The Impact of 1030 nm fs-Pulsed Laser on Enhanced Rayleigh Scattering in Optical Fibers
Bogusław Szczupak,
Mateusz Mądry,
Marta Bernaś,
Paweł Kozioł,
Krzysztof Skorupski,
Gabriela Statkiewicz-Barabach
Affiliations
Bogusław Szczupak
Department of Telecommunications and Teleinformatics, Faculty of Information and Communication Technology, Wroclaw University of Science and Technology, Wybrzeże Wyspiańskiego 27, 50-370 Wrocław, Poland
Mateusz Mądry
Department of Telecommunications and Teleinformatics, Faculty of Information and Communication Technology, Wroclaw University of Science and Technology, Wybrzeże Wyspiańskiego 27, 50-370 Wrocław, Poland
Marta Bernaś
Department of Optics and Photonics, Faculty of Fundamental Problems of Technology, Wroclaw University of Science and Technology, Wybrzeże Wyspiańskiego 27, 50-370 Wrocław, Poland
Paweł Kozioł
Department of Field Theory, Electronic Circuits and Optoelectronics, Faculty of Electronics, Photonics and Microsystems, Wroclaw University of Science and Technology, Wybrzeże Wyspiańskiego 27, 50-370 Wrocław, Poland
Krzysztof Skorupski
Department of Computer and Electrical Engineering, Lublin University of Technology, Nadbystrzycka 38 D, 20-618 Lublin, Poland
Gabriela Statkiewicz-Barabach
Department of Optics and Photonics, Faculty of Fundamental Problems of Technology, Wroclaw University of Science and Technology, Wybrzeże Wyspiańskiego 27, 50-370 Wrocław, Poland
This article presents a comprehensive study on the impact of irradiation optical fiber cores with a femtosecond-pulsed laser, operating at a wavelength of 1030 nm, on the signal amplitude in Rayleigh scattering-based optical frequency domain reflectometry (OFDR).

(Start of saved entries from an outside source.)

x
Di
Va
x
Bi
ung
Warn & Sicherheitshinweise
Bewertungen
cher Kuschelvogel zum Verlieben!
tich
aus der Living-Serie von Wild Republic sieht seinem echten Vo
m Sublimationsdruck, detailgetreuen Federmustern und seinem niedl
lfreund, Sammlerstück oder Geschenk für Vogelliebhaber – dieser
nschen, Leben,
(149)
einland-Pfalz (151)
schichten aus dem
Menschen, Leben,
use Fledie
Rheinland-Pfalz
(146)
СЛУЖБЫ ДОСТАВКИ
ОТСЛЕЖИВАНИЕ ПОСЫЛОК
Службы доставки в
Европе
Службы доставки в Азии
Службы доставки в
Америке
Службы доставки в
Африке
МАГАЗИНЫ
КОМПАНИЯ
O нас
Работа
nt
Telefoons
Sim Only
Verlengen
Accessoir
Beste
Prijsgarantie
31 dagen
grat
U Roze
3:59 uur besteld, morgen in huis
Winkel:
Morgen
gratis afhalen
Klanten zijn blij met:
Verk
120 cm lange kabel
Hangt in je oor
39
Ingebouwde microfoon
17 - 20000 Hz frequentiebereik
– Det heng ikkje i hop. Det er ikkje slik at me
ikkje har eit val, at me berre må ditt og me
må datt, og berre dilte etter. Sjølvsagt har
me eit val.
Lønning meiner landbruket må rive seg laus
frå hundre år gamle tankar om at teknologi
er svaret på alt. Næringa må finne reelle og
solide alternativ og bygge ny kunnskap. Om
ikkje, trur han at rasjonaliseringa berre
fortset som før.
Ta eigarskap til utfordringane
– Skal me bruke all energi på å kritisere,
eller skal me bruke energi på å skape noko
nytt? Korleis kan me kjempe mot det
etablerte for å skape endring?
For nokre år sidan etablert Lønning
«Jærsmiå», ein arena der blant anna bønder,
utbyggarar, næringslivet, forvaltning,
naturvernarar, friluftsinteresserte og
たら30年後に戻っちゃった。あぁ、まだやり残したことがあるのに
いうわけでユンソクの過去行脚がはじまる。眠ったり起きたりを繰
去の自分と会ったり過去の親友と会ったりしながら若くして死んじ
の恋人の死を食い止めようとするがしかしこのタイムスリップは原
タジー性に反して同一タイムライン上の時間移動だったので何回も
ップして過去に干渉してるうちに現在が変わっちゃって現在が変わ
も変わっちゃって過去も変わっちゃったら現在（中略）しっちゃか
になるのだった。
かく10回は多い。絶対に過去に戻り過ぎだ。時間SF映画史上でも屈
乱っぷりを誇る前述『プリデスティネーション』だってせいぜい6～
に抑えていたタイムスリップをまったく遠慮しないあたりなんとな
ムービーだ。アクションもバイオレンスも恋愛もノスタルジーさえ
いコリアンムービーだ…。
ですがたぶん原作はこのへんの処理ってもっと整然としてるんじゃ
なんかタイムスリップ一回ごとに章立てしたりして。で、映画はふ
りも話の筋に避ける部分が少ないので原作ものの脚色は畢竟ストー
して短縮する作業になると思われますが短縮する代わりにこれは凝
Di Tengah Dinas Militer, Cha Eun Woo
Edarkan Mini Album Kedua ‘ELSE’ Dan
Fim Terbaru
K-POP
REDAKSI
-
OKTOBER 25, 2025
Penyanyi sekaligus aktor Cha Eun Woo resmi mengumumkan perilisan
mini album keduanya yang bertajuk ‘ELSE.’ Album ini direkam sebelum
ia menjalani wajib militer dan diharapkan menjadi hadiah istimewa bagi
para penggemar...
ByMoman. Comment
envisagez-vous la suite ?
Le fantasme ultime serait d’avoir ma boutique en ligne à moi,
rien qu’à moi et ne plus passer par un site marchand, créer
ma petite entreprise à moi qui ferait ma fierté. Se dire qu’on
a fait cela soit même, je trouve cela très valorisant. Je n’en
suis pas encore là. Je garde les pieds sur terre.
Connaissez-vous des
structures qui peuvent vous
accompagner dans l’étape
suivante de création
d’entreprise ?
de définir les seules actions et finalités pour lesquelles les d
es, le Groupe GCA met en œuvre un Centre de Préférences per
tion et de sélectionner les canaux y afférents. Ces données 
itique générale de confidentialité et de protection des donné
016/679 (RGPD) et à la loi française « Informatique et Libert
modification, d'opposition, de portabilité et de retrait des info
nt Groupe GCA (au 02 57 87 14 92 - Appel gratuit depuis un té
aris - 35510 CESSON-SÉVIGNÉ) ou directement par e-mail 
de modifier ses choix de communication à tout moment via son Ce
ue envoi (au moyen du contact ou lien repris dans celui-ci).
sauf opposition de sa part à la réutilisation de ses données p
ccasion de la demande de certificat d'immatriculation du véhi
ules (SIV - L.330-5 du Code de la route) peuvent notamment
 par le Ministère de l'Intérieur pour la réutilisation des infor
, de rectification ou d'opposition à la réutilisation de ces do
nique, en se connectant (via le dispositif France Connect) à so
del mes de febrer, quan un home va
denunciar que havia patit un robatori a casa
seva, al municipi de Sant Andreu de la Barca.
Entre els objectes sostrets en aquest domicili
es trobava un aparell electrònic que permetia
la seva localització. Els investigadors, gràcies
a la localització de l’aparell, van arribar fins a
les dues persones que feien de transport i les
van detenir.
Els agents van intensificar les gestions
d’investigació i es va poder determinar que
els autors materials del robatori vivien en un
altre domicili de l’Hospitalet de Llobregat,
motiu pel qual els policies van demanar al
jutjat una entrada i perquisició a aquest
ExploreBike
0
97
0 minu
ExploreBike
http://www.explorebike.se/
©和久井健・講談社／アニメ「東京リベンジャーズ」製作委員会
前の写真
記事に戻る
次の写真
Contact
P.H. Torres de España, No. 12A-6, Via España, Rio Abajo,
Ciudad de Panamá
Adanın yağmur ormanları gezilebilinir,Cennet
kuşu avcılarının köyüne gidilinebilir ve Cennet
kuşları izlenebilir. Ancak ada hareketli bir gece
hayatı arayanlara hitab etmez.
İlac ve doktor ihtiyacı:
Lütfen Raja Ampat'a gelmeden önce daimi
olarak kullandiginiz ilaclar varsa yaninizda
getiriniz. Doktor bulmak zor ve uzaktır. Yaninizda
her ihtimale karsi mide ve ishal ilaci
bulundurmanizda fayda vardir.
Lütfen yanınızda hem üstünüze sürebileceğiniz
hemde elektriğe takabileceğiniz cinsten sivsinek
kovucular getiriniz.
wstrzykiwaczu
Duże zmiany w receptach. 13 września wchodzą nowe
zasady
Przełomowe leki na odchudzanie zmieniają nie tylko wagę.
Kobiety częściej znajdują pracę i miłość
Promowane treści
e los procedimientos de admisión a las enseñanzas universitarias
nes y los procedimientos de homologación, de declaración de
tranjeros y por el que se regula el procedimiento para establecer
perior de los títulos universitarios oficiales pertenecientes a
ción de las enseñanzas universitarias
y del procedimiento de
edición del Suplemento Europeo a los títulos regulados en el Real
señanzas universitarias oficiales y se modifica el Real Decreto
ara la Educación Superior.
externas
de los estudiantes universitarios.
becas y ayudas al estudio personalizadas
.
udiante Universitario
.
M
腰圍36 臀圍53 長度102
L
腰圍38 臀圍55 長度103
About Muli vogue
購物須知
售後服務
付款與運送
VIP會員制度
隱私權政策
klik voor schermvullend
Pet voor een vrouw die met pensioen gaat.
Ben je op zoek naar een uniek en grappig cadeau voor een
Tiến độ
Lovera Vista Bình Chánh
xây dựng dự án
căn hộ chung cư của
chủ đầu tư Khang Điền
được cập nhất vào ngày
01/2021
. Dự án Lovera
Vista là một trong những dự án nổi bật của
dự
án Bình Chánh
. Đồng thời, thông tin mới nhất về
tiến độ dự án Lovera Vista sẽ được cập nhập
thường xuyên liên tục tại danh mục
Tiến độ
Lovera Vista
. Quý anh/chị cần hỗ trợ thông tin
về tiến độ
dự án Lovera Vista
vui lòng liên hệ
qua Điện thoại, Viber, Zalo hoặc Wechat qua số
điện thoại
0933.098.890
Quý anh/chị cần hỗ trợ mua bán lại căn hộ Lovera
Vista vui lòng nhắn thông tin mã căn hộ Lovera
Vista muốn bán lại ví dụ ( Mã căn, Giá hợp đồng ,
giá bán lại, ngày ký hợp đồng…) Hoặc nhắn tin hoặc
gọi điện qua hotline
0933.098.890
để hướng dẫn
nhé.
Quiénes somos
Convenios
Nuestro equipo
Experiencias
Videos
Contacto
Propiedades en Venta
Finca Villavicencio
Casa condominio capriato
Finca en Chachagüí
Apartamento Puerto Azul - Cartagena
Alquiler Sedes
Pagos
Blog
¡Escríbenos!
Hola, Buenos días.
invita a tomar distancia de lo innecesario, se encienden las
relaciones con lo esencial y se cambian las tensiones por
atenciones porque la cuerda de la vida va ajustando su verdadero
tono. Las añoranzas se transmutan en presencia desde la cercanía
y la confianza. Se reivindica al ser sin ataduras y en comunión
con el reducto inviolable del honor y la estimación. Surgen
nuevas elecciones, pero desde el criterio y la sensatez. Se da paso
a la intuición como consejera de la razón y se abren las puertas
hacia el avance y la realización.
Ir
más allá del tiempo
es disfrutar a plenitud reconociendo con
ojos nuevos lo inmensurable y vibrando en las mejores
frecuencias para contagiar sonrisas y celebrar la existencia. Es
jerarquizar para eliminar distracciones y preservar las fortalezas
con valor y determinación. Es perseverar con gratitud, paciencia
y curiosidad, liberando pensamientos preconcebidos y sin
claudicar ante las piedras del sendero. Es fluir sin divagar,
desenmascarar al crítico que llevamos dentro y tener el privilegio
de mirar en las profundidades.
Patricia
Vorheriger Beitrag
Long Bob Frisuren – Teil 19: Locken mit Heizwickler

The experimental study involves two fibers with significantly different levels of germanium doping: the standard single-mode fiber (SMF-28) and the ultra-high numerical aperture fiber (UHNA7). The research findings reveal distinct characteristics of reflected and scattered light amplitudes as a function of pulse energy. Although different amplitude changes are observed for the examined fibers, both can yield an enhancement of amplitude. The paper further investigates the effect of fiber Bragg grating inscription on the overall amplitude of reflected light. The insights gained from this study could be beneficial for controlling the enhancement of light scattering amplitude in fibers with low or high levels of germanium doping.